## What is expected
When "checkbox" occurs in a line of the material, copy that line.

═══ Extracted records

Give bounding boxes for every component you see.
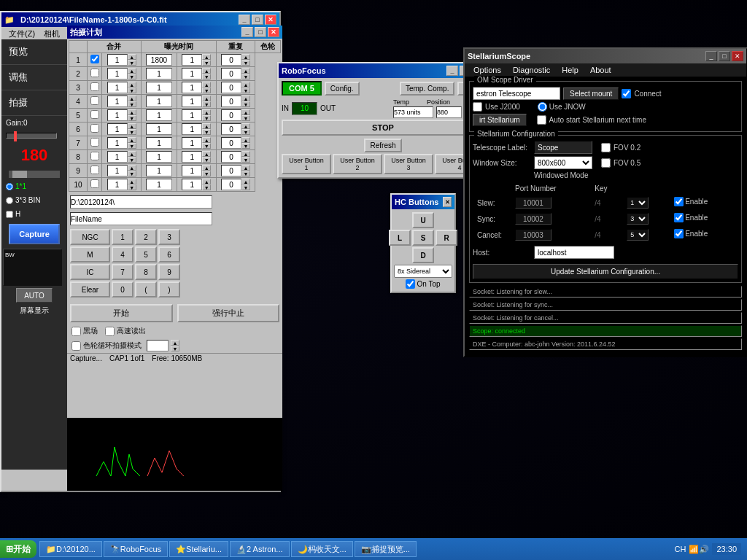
temp-value-input[interactable] xyxy=(393,106,433,118)
merge-input[interactable] xyxy=(107,68,128,79)
hc-right-button[interactable]: R xyxy=(436,230,457,246)
sync-port-input[interactable] xyxy=(515,213,551,225)
cp-maximize[interactable]: □ xyxy=(255,27,266,37)
color-up[interactable]: ▲ xyxy=(241,179,250,184)
repeat-input[interactable] xyxy=(182,137,202,149)
taskbar-item-5[interactable]: 📷 捕捉预览... xyxy=(355,541,417,557)
color-input[interactable] xyxy=(221,109,241,121)
repeat-up[interactable]: ▲ xyxy=(202,137,211,143)
merge-input[interactable] xyxy=(107,109,128,121)
repeat-down[interactable]: ▼ xyxy=(202,157,211,163)
color-cycle-up[interactable]: ▲ xyxy=(171,340,179,346)
update-stellarium-button[interactable]: Update Stellarium Configuration... xyxy=(473,264,738,279)
rf-minimize[interactable]: _ xyxy=(446,66,458,76)
exposure-input[interactable] xyxy=(146,109,172,121)
exposure-input[interactable] xyxy=(146,68,172,79)
merge-up[interactable]: ▲ xyxy=(128,165,136,171)
color-up[interactable]: ▲ xyxy=(241,82,250,88)
color-down[interactable]: ▼ xyxy=(241,88,250,93)
merge-down[interactable]: ▼ xyxy=(128,74,136,79)
exposure-input[interactable] xyxy=(146,165,172,176)
sync-enable-checkbox[interactable] xyxy=(674,213,684,222)
row-checkbox[interactable] xyxy=(90,152,99,160)
radio-3x3-input[interactable] xyxy=(6,197,13,204)
num-5-button[interactable]: 5 xyxy=(135,246,157,262)
hc-up-button[interactable]: U xyxy=(412,212,434,228)
window-size-select[interactable]: 800x600 xyxy=(534,156,592,169)
merge-down[interactable]: ▼ xyxy=(128,184,136,190)
merge-up[interactable]: ▲ xyxy=(128,137,136,143)
clear-button[interactable]: Elear xyxy=(70,281,110,298)
exposure-input[interactable] xyxy=(146,54,172,66)
hc-down-button[interactable]: D xyxy=(412,247,434,263)
close-button[interactable]: ✕ xyxy=(265,15,276,25)
taskbar-item-1[interactable]: 🔭 RoboFocus xyxy=(104,541,168,557)
force-stop-button[interactable]: 强行中止 xyxy=(177,304,280,322)
config-button[interactable]: Config. xyxy=(325,82,360,96)
merge-input[interactable] xyxy=(107,96,128,107)
merge-input[interactable] xyxy=(107,179,128,190)
telescope-label-input[interactable] xyxy=(534,141,592,154)
repeat-input[interactable] xyxy=(182,151,202,163)
merge-up[interactable]: ▲ xyxy=(128,151,136,157)
color-input[interactable] xyxy=(221,96,241,107)
stell-minimize[interactable]: _ xyxy=(705,51,717,61)
merge-down[interactable]: ▼ xyxy=(128,143,136,149)
num-7-button[interactable]: 7 xyxy=(112,264,133,280)
color-up[interactable]: ▲ xyxy=(241,68,250,74)
color-up[interactable]: ▲ xyxy=(241,123,250,129)
sidebar-preview[interactable]: 预览 xyxy=(1,39,67,65)
checkbox-h-input[interactable] xyxy=(6,211,13,218)
menu-camera[interactable]: 相机 xyxy=(39,28,64,40)
num-2-button[interactable]: 2 xyxy=(135,229,157,245)
color-up[interactable]: ▲ xyxy=(241,151,250,157)
exposure-input[interactable] xyxy=(146,123,172,135)
color-input[interactable] xyxy=(221,151,241,163)
color-input[interactable] xyxy=(221,54,241,66)
exposure-input[interactable] xyxy=(146,82,172,93)
num-4-button[interactable]: 4 xyxy=(112,246,133,262)
num-6-button[interactable]: 6 xyxy=(158,246,180,262)
num-9-button[interactable]: 9 xyxy=(158,264,180,280)
repeat-up[interactable]: ▲ xyxy=(202,179,211,184)
repeat-input[interactable] xyxy=(182,165,202,176)
stell-menu-diagnostic[interactable]: Diagnostic xyxy=(507,64,556,76)
slew-key-select[interactable]: 1 xyxy=(627,197,649,209)
minimize-button[interactable]: _ xyxy=(239,15,250,25)
repeat-down[interactable]: ▼ xyxy=(202,101,211,107)
merge-up[interactable]: ▲ xyxy=(128,68,136,74)
color-input[interactable] xyxy=(221,165,241,176)
merge-input[interactable] xyxy=(107,123,128,135)
sidebar-focus[interactable]: 调焦 xyxy=(1,65,67,90)
merge-input[interactable] xyxy=(107,165,128,176)
repeat-input[interactable] xyxy=(182,109,202,121)
hc-ontop-checkbox[interactable] xyxy=(406,279,415,289)
cp-minimize[interactable]: _ xyxy=(241,27,253,37)
dark-frame-checkbox[interactable] xyxy=(71,327,81,336)
merge-up[interactable]: ▲ xyxy=(128,179,136,184)
color-up[interactable]: ▲ xyxy=(241,96,250,101)
merge-up[interactable]: ▲ xyxy=(128,123,136,129)
repeat-up[interactable]: ▲ xyxy=(202,82,211,88)
color-input[interactable] xyxy=(221,123,241,135)
num-1-button[interactable]: 1 xyxy=(112,229,133,245)
color-input[interactable] xyxy=(221,68,241,79)
taskbar-item-3[interactable]: 🔬 2 Astron... xyxy=(230,541,290,557)
repeat-up[interactable]: ▲ xyxy=(202,109,211,115)
m-button[interactable]: M xyxy=(70,246,110,262)
taskbar-item-2[interactable]: ⭐ Stellariu... xyxy=(169,541,228,557)
user-btn-1[interactable]: User Button 1 xyxy=(282,154,331,174)
row-checkbox[interactable] xyxy=(90,69,99,77)
row-checkbox[interactable] xyxy=(90,110,99,119)
stell-close[interactable]: ✕ xyxy=(732,51,743,61)
merge-down[interactable]: ▼ xyxy=(128,101,136,107)
radio-1x1-input[interactable] xyxy=(6,183,13,190)
host-input[interactable] xyxy=(534,246,614,259)
cancel-port-input[interactable] xyxy=(515,229,551,241)
user-btn-3[interactable]: User Button 3 xyxy=(384,154,433,174)
stell-maximize[interactable]: □ xyxy=(719,51,730,61)
merge-down[interactable]: ▼ xyxy=(128,171,136,176)
merge-down[interactable]: ▼ xyxy=(128,115,136,121)
stell-menu-about[interactable]: About xyxy=(584,64,617,76)
rparen-button[interactable]: ) xyxy=(158,281,180,298)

══════

## Result of the exercise
sync-enable-checkbox[interactable] xyxy=(674,213,684,222)
row-checkbox[interactable] xyxy=(90,152,99,160)
checkbox-h-input[interactable] xyxy=(6,211,13,218)
hc-ontop-checkbox[interactable] xyxy=(406,279,415,289)
dark-frame-checkbox[interactable] xyxy=(71,327,81,336)
row-checkbox[interactable] xyxy=(90,69,99,77)
row-checkbox[interactable] xyxy=(90,110,99,119)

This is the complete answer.